(Stored data entries)
--- START ---

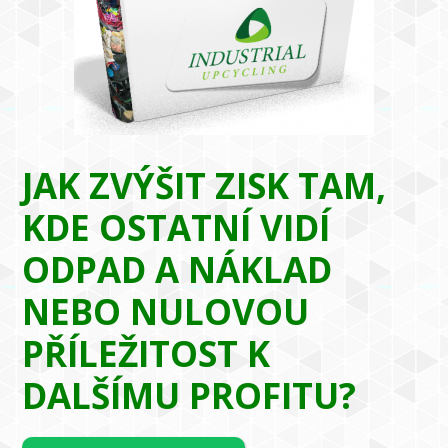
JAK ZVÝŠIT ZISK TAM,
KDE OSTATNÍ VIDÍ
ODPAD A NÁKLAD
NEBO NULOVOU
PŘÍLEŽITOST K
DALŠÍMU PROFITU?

--- END ---
--- START ---

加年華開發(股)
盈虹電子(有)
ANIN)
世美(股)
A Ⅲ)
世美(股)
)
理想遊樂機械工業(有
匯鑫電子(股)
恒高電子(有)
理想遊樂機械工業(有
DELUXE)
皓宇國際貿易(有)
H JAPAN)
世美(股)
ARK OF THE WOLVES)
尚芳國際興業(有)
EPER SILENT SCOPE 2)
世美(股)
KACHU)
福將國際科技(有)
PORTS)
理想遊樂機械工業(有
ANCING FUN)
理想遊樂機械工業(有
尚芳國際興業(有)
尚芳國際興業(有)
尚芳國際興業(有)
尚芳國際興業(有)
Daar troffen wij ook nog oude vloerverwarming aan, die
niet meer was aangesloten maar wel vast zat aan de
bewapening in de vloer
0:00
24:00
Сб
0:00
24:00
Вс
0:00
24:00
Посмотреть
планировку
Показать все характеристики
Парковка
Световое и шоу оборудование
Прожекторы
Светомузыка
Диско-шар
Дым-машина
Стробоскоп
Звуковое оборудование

--- END ---

• _Your assignment_: Send back an exact copy of only the lines from the line with "JAK ZVÝŠIT ZISK" up to and including the line with "DALŠÍMU PROFITU?" in the data above.

• _Solution_:
JAK ZVÝŠIT ZISK TAM,
KDE OSTATNÍ VIDÍ
ODPAD A NÁKLAD
NEBO NULOVOU
PŘÍLEŽITOST K
DALŠÍMU PROFITU?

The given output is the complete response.